Doreen Georgi
Assistant Professor in Linguistics

The limits of variability in extraction asymmetries

Questions and aims

The project studies displacement asymmetries from a cross-linguistic perspective, in particular asymmetries between subjects and non-subjects. Subject displacement tends to be more restricted than non-subject displacement in that the former often requires special morphological devices or special syntactic constructions (e.g. valency-changing operations) to be expressed. Relatively well-studied asymmetries of this kind are the that-trace effect and the ban on ergative movement. This project focuses on a further instance, the "anti-agreement effect" (AAE) but also invetsigates other extraction asymmetries. In languages with the AAE, argument encoding morphology (case, agreement, argument doubling devices) are either supressed or reduced when the corresponding argument undergoes extraction (viz., A-bar-movement, such as wh- or focus movement) - at least according to the traditional descriptions of the phenomena in Ouhalla (1993).

The overall goal of this project is to find out what causes the AAE and extraction asymmetries more generally. Is there a (potentially universal) constraint in the grammer - whatever its nature - that disfavors subject displacement and that underlies all subject/non-subject extraction asymmetries in the languages of the world (these would then simply be different repair strategies applied to avoid violations of the same general constraint)? Are there certain properties in the grammars of individual languages that can be considered strong predictors for the occurrence of the AAE (because not all languages exhibit this phenomenon)? Are there implicational relations between the factors (if the AAE is triggered in context A, it will also be triggered in context B)? The latter question will inform us about the interaction of grammatical processes that lead to the AAE and hence about its causes. Finally, we intend to provide formal analyses of the AAE in the indivudual languages and evaluate existing approaches to the AAE on the basis of our findings.
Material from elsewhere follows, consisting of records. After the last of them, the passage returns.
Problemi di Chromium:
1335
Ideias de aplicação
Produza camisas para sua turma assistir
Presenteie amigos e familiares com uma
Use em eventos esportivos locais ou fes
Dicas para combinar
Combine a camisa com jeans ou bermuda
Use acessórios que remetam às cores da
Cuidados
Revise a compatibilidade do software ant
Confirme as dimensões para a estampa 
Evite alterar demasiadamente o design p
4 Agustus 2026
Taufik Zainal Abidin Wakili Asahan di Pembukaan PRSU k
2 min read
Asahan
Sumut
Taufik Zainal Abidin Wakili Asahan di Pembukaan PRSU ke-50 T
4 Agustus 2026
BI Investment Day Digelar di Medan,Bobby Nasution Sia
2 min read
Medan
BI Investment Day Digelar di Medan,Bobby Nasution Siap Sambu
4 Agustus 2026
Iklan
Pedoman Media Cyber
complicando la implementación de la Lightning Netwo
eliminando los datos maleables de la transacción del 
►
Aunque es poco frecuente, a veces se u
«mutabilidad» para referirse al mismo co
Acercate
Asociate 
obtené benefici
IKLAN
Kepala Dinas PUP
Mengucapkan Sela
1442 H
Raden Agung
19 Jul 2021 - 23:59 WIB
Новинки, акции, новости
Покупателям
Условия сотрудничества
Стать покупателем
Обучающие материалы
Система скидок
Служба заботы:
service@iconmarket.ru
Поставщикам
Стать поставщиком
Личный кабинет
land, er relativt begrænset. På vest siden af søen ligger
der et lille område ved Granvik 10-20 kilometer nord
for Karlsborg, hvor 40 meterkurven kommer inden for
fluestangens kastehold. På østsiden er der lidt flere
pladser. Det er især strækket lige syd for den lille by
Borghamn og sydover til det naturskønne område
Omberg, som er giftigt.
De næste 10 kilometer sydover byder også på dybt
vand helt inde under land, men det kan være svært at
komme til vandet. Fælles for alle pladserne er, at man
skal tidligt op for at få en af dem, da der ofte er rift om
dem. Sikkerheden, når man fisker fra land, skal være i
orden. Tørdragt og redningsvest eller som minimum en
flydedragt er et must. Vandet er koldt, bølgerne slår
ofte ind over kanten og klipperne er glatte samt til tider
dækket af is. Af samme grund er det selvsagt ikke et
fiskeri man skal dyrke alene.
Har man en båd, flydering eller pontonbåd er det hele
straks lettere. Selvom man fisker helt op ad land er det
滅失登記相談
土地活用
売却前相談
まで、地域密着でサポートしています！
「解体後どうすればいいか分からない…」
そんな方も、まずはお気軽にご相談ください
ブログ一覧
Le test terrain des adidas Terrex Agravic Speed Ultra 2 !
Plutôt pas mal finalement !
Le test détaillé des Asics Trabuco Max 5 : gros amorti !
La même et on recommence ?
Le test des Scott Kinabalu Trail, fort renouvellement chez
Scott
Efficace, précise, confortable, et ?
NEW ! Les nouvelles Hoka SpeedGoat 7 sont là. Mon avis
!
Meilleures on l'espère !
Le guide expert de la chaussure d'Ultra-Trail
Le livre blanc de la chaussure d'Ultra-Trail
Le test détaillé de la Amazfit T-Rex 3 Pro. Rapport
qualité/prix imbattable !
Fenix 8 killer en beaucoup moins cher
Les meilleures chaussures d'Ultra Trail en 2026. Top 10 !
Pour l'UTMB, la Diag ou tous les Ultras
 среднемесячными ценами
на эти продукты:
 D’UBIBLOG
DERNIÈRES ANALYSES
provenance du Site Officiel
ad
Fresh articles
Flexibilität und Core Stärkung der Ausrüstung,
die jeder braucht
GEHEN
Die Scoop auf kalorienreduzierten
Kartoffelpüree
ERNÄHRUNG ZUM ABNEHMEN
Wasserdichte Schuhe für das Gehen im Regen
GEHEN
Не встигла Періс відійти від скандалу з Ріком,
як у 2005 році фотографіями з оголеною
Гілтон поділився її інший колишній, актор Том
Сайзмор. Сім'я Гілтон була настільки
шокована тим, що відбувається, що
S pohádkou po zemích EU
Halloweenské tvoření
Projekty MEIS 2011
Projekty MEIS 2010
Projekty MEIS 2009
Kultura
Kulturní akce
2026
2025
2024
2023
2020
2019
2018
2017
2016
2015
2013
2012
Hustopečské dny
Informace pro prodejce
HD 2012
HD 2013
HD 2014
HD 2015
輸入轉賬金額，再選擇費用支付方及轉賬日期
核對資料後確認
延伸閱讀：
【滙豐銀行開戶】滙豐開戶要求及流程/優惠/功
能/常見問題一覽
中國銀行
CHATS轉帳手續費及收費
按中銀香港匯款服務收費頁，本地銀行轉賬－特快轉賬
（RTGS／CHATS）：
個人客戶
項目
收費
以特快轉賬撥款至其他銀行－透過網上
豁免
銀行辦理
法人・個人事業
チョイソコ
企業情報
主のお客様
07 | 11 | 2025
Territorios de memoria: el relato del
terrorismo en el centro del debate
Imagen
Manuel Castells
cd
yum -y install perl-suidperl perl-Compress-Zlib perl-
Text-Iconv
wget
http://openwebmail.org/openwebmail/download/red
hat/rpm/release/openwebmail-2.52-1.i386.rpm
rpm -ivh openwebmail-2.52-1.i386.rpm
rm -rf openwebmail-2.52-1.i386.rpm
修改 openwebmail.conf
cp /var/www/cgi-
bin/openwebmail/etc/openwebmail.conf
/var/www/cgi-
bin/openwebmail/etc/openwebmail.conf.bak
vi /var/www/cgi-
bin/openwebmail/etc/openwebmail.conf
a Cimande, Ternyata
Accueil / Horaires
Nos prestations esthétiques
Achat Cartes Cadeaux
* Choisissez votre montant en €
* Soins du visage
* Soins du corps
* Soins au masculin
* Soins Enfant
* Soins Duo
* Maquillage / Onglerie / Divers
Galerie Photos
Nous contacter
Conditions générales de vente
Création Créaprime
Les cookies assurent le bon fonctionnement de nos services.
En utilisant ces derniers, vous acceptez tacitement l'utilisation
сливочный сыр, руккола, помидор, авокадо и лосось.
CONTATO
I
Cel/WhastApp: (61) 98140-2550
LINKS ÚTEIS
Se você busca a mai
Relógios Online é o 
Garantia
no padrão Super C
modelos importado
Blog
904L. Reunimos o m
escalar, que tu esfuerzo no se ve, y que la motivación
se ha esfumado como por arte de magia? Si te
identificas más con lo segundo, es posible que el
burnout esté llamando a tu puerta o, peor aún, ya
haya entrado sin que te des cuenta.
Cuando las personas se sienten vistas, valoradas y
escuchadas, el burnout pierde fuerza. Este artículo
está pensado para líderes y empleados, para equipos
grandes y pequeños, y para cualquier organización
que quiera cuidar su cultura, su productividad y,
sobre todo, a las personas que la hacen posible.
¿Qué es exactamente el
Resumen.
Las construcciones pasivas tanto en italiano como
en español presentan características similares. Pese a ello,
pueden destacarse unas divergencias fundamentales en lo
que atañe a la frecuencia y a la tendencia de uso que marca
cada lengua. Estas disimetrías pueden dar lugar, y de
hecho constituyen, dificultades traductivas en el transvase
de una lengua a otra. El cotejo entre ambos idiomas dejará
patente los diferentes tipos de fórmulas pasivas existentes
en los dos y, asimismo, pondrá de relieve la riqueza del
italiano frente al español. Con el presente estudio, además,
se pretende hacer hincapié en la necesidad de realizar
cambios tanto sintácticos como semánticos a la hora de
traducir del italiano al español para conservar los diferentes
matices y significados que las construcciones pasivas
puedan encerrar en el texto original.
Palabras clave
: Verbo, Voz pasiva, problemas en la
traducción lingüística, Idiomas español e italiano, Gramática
To answer the above questions, we conduct a cross-linguistic in-depth study in about 15 languages from different language (sub)families with the AAE. We collect new data with native speakers in questionnaires and interviews in order to identify the factors that trigger or block the AAE. Then we compare whether (i) these factors are stable or highly variable across different languages that exhibit the AAE, and (ii) whether different types of extraction asymmetries have the same or different triggers.

Languages studied

AAE languages:

  • Awing & Limbum (Niger-Congo, Grassfields Bantu)
  • Asante Twi (Niger-Congo, Kwa)
  • Kikuyu (Niger-Congo, Bantu)
  • Nuer (Niger-Congo, Nilotic)
  • Berber languages (Afro-Asiatic, Berber)
  • Somali (Afroasiatic, Cushitic)
  • Fiorentino (Indo-European, Romance)
  • Welsh & Breton (Indo-European, Celtic)
  • Turkish (Turkic)
  • Tundra Nenets (Uralic, Samoyedic)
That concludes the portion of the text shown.